* [WORK TO BE COMPLETED]
For each entry, output its words exactly and leave any picture behind.

*** Opening of DATASET RECORDS ***

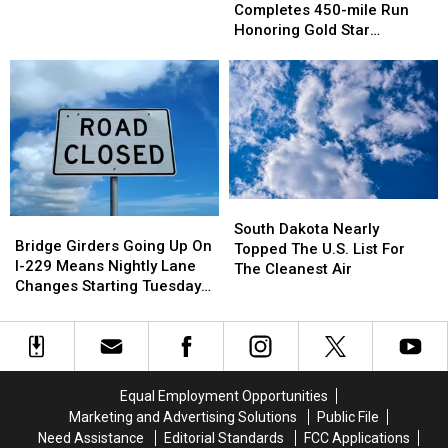
Woman
Woman
Completes 450-mile Run
Completes
Completes
Honoring Gold Star
450-
450-
Families, Veterans
mile
mile
Run
Run
Honoring
Honoring
Gold
Gold
Star
Star
Families,
Families,
Veterans
Veterans
South
South
Bridge
Bridge
Dakota
Dakota
South Dakota Nearly
Girders
Girders
Bridge Girders Going Up On
Nearly
Nearly
Topped The U.S. List For
Going
Going
I-229 Means Nightly Lane
Topped
Topped
The Cleanest Air
Up
Up
Changes Starting Tuesday
The
The
On
On
In Sioux Falls
U.S.
U.S.
I-
I-
List
List
229
229
For
For
Means
Means
The
The
Nightly
Nightly
Cleanest
Cleanest
Equal Employment Opportunities
Lane
Lane
Air
Air
Marketing and Advertising Solutions
Public File
Changes
Changes
Need Assistance
Editorial Standards
FCC Applications
Starting
Starting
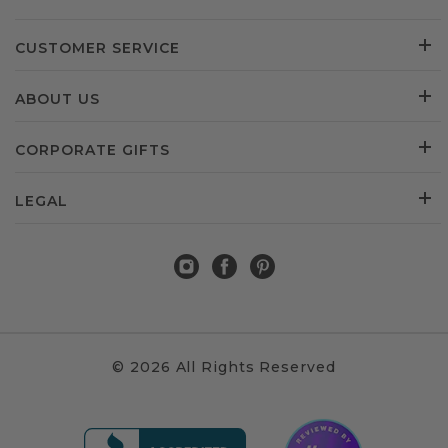
CUSTOMER SERVICE
ABOUT US
CORPORATE GIFTS
LEGAL
© 2026 All Rights Reserved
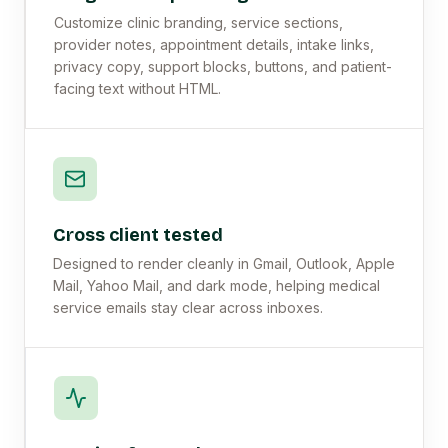
Customize clinic branding, service sections,
provider notes, appointment details, intake links,
privacy copy, support blocks, buttons, and patient-
facing text without HTML.
Cross client tested
Designed to render cleanly in Gmail, Outlook, Apple
Mail, Yahoo Mail, and dark mode, helping medical
service emails stay clear across inboxes.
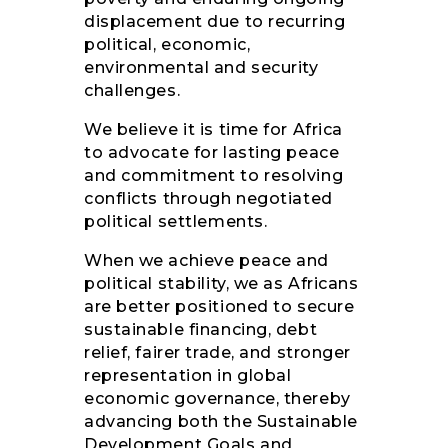
displacement due to recurring
political, economic,
environmental and security
challenges.
We believe it is time for Africa
to advocate for lasting peace
and commitment to resolving
conflicts through negotiated
political settlements.
When we achieve peace and
political stability, we as Africans
are better positioned to secure
sustainable financing, debt
relief, fairer trade, and stronger
representation in global
economic governance, thereby
advancing both the Sustainable
Development Goals and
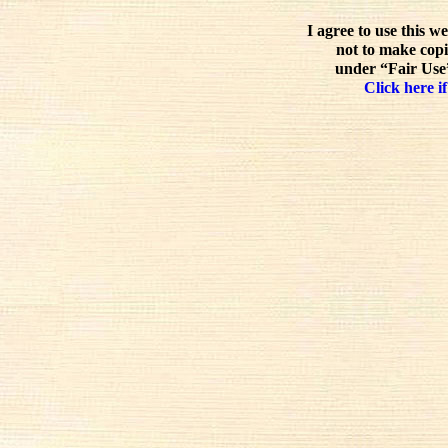
I agree to use this w
not to make copi
under “Fair Use”
Click here if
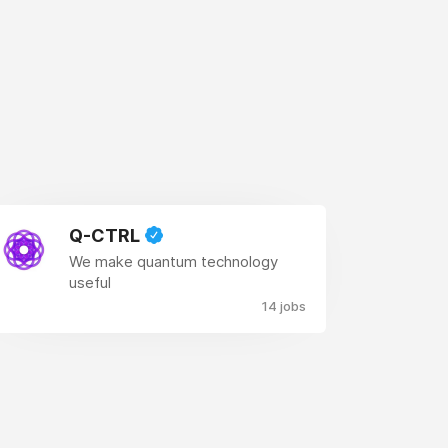
Q-CTRL
We make quantum technology
useful
14 jobs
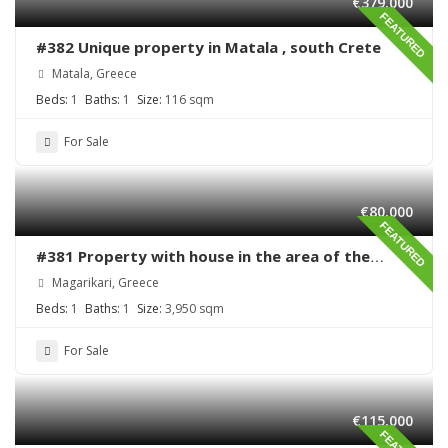
€379,000
FEATURED
#382 Unique property in Matala , south Crete
Matala, Greece
Beds:
1
Baths:
1
Size:
116 sqm
For Sale
€80,000
FEATURED
#381 Property with house in the area of the
village Magarikari
Magarikari, Greece
Beds:
1
Baths:
1
Size:
3,950 sqm
For Sale
€115,000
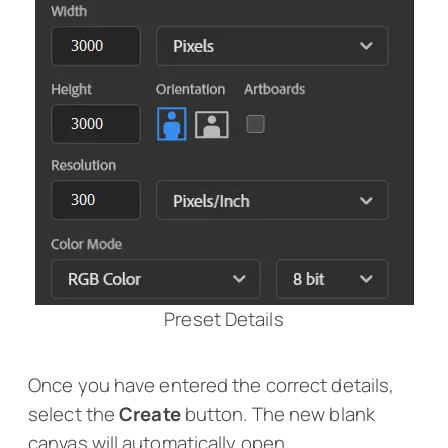
Preset Details
Once you have entered the correct details,
select the
Create
button. The new blank
canvas will automatically open.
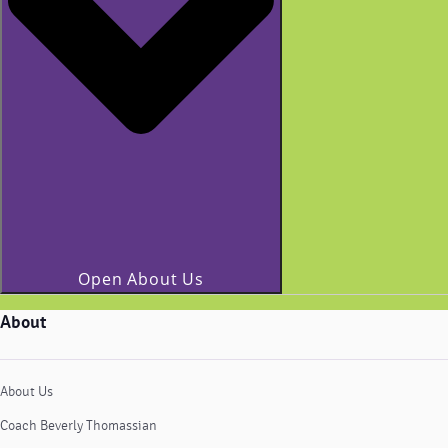
Open About Us
About
About Us
Coach Beverly Thomassian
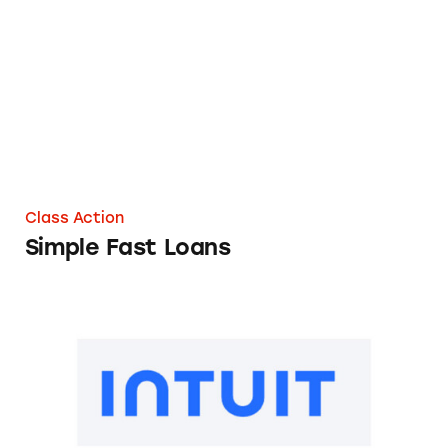
Simple Fast Loans
Class Action
Simple Fast Loans
TurboTax Refund Advance Loans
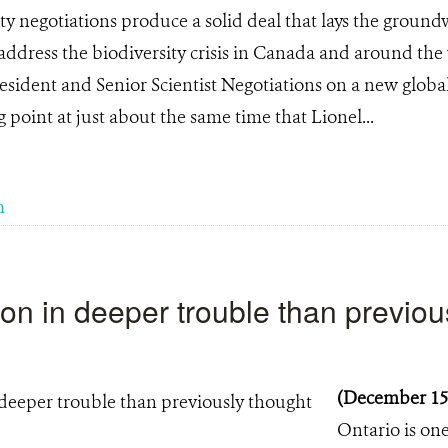
ity negotiations produce a solid deal that lays the groun
 address the biodiversity crisis in Canada and around the
ident and Senior Scientist Negotiations on a new global
 point at just about the same time that Lionel...
m
on in deeper trouble than previou
(December 15
Ontario is one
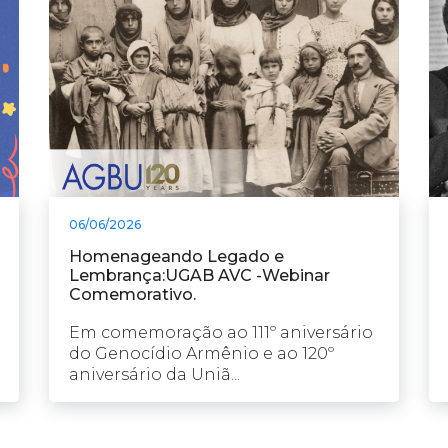
06/06/2026
Homenageando Legado e
Lembrança:UGAB AVC -Webinar
Comemorativo.
Em comemoração ao 111º aniversário
do Genocídio Armênio e ao 120º
aniversário da Uniã...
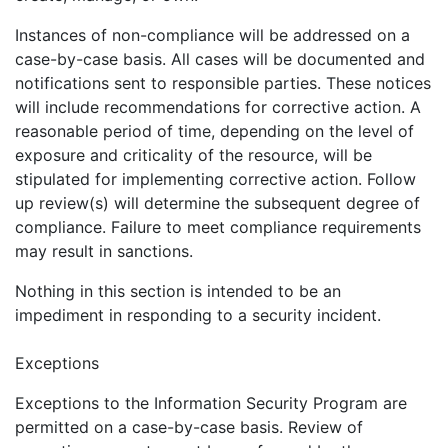
Instances of non-compliance will be addressed on a
case-by-case basis. All cases will be documented and
notifications sent to responsible parties. These notices
will include recommendations for corrective action. A
reasonable period of time, depending on the level of
exposure and criticality of the resource, will be
stipulated for implementing corrective action. Follow
up review(s) will determine the subsequent degree of
compliance. Failure to meet compliance requirements
may result in sanctions.
Nothing in this section is intended to be an
impediment in responding to a security incident.
Exceptions
Exceptions to the Information Security Program are
permitted on a case-by-case basis. Review of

*** Close of DATASET RECORDS ***

* [RESPONSE TO THE TASK]
Woman
Woman
Completes 450-mile Run
Completes
Completes
Honoring Gold Star
450-
450-
Families, Veterans
mile
mile
Run
Run
Honoring
Honoring
Gold
Gold
Star
Star
Families,
Families,
Veterans
Veterans
South
South
Bridge
Bridge
Dakota
Dakota
South Dakota Nearly
Girders
Girders
Bridge Girders Going Up On
Nearly
Nearly
Topped The U.S. List For
Going
Going
I-229 Means Nightly Lane
Topped
Topped
The Cleanest Air
Up
Up
Changes Starting Tuesday
The
The
On
On
In Sioux Falls
U.S.
U.S.
I-
I-
List
List
229
229
For
For
Means
Means
The
The
Nightly
Nightly
Cleanest
Cleanest
Equal Employment Opportunities
Lane
Lane
Air
Air
Marketing and Advertising Solutions
Public File
Changes
Changes
Need Assistance
Editorial Standards
FCC Applications
Starting
Starting
CUSTOMER SERVICE
ABOUT US
CORPORATE GIFTS
LEGAL
© 2026 All Rights Reserved
Customize clinic branding, service sections,
provider notes, appointment details, intake links,
privacy copy, support blocks, buttons, and patient-
facing text without HTML.
Cross client tested
Designed to render cleanly in Gmail, Outlook, Apple
Mail, Yahoo Mail, and dark mode, helping medical
service emails stay clear across inboxes.
displacement due to recurring
political, economic,
environmental and security
challenges.
We believe it is time for Africa
to advocate for lasting peace
and commitment to resolving
conflicts through negotiated
political settlements.
When we achieve peace and
political stability, we as Africans
are better positioned to secure
sustainable financing, debt
relief, fairer trade, and stronger
representation in global
economic governance, thereby
advancing both the Sustainable
Development Goals and
I agree to use this w
not to make copi
under “Fair Use”
Click here if
Q-CTRL
We make quantum technology
useful
14 jobs
€379,000
FEATURED
#382 Unique property in Matala , south Crete
Matala, Greece
Beds:
1
Baths:
1
Size:
116 sqm
For Sale
€80,000
FEATURED
#381 Property with house in the area of the
village Magarikari
Magarikari, Greece
Beds:
1
Baths:
1
Size:
3,950 sqm
For Sale
€115,000
Preset Details
Once you have entered the correct details,
select the
Create
button. The new blank
canvas will automatically open.
Open About Us
About
About Us
Coach Beverly Thomassian
Simple Fast Loans
Class Action
Simple Fast Loans
TurboTax Refund Advance Loans
ity negotiations produce a solid deal that lays the groun
 address the biodiversity crisis in Canada and around the
ident and Senior Scientist Negotiations on a new global
 point at just about the same time that Lionel...
m
on in deeper trouble than previou
(December 15
Ontario is one
06/06/2026
Homenageando Legado e
Lembrança:UGAB AVC -Webinar
Comemorativo.
Em comemoração ao 111º aniversário
do Genocídio Armênio e ao 120º
aniversário da Uniã...
Instances of non-compliance will be addressed on a
case-by-case basis. All cases will be documented and
notifications sent to responsible parties. These notices
will include recommendations for corrective action. A
reasonable period of time, depending on the level of
exposure and criticality of the resource, will be
stipulated for implementing corrective action. Follow
up review(s) will determine the subsequent degree of
compliance. Failure to meet compliance requirements
may result in sanctions.
Nothing in this section is intended to be an
impediment in responding to a security incident.
Exceptions
Exceptions to the Information Security Program are
permitted on a case-by-case basis. Review of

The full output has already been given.